*DIRECTIONS*:
Your job is to return every line of the listing holding the string "ruim".

START STUDY MATERIAL

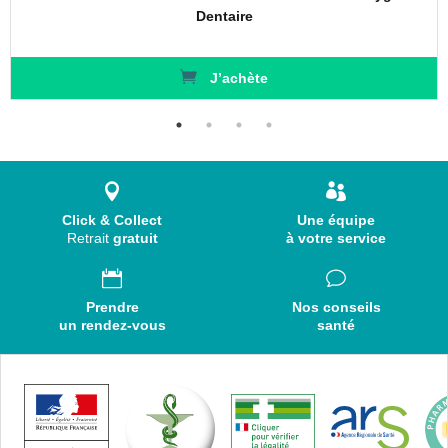
Dentaire
J’achète
Click & Collect
Une équipe
Retrait
gratuit
à votre service
Prendre
Nos conseils
un rendez-vous
santé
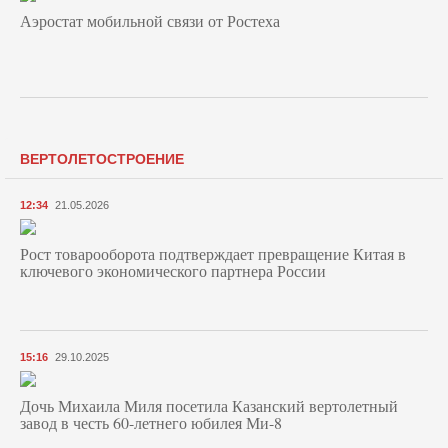
Аэростат мобильной связи от Ростеха
ВЕРТОЛЕТОСТРОЕНИЕ
12:34
21.05.2026
Рост товарооборота подтверждает превращение Китая в
ключевого экономического партнера России
15:16
29.10.2025
Дочь Михаила Миля посетила Казанский вертолетный
завод в честь 60-летнего юбилея Ми-8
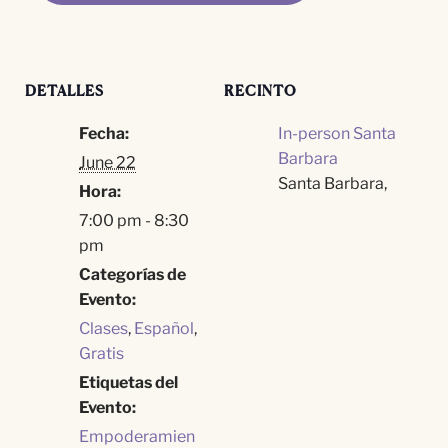
DETALLES
RECINTO
Fecha:
In-person Santa
Barbara
June 22
Santa Barbara
,
Hora:
7:00 pm - 8:30
pm
Categorías de
Evento:
Clases
,
Español
,
Gratis
Etiquetas del
Evento:
Empoderamien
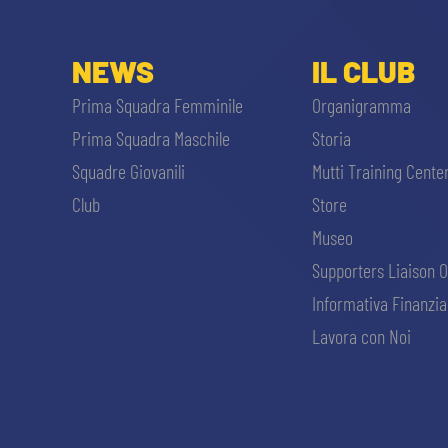
NEWS
IL CLUB
Prima Squadra Femminile
Organigramma
Prima Squadra Maschile
Storia
Squadre Giovanili
Mutti Training Cente
Club
Store
Museo
Supporters Liaison O
Informativa Finanzia
Lavora con Noi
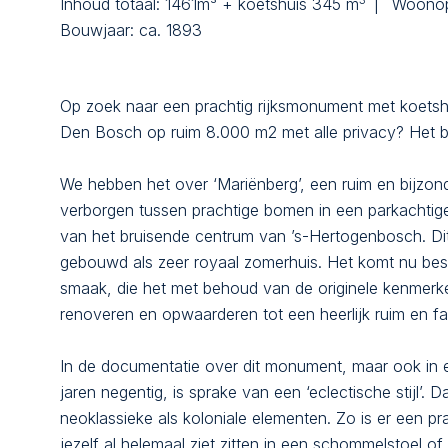
Inhoud totaal:
1461m³ + koetshuis 345 m
Woonop
Bouwjaar:
ca. 1893
Op zoek naar een prachtig rijksmonument met koetshu
Den Bosch op ruim 8.000 m2 met alle privacy? Het be
We hebben het over ‘Mariënberg’, een ruim en bijzond
verborgen tussen prachtige bomen in een parkachtige 
van het bruisende centrum van ’s-Hertogenbosch. Di
gebouwd als zeer royaal zomerhuis. Het komt nu bes
smaak, die het met behoud van de originele kenmerke
renoveren en opwaarderen tot een heerlijk ruim en f
In de documentatie over dit monument, maar ook in e
jaren negentig, is sprake van een ‘eclectische stijl’
neoklassieke als koloniale elementen. Zo is er een p
jezelf al helemaal ziet zitten in een schommelstoel o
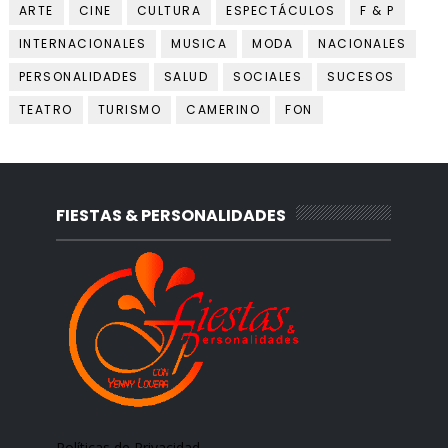
ARTE
CINE
CULTURA
ESPECTÁCULOS
F & P
INTERNACIONALES
MUSICA
MODA
NACIONALES
PERSONALIDADES
SALUD
SOCIALES
SUCESOS
TEATRO
TURISMO
CAMERINO
FON
FIESTAS & PERSONALIDADES
Políticas de Privacidad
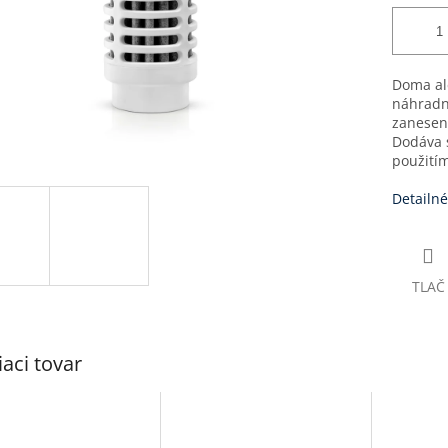
Doma al
náhradnú
zaneseni
Dodáva 
použitím
Detailné
TLAČ
iaci tovar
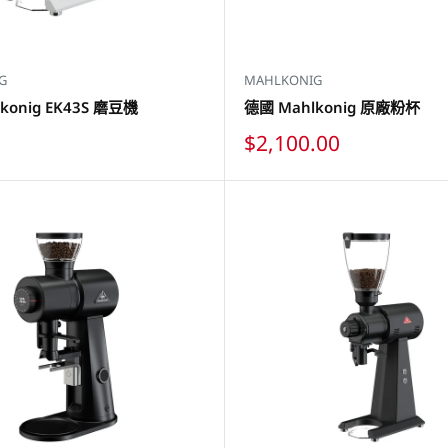
G
MAHLKONIG
konig EK43S 磨豆機
德國 Mahlkonig 原廠粉杯
特
$2,100.00
價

END STUDY MATERIAL

*RESPONSE BOX*:
Den Bosch op ruim 8.000 m2 met alle privacy? Het be
We hebben het over ‘Mariënberg’, een ruim en bijzond
renoveren en opwaarderen tot een heerlijk ruim en f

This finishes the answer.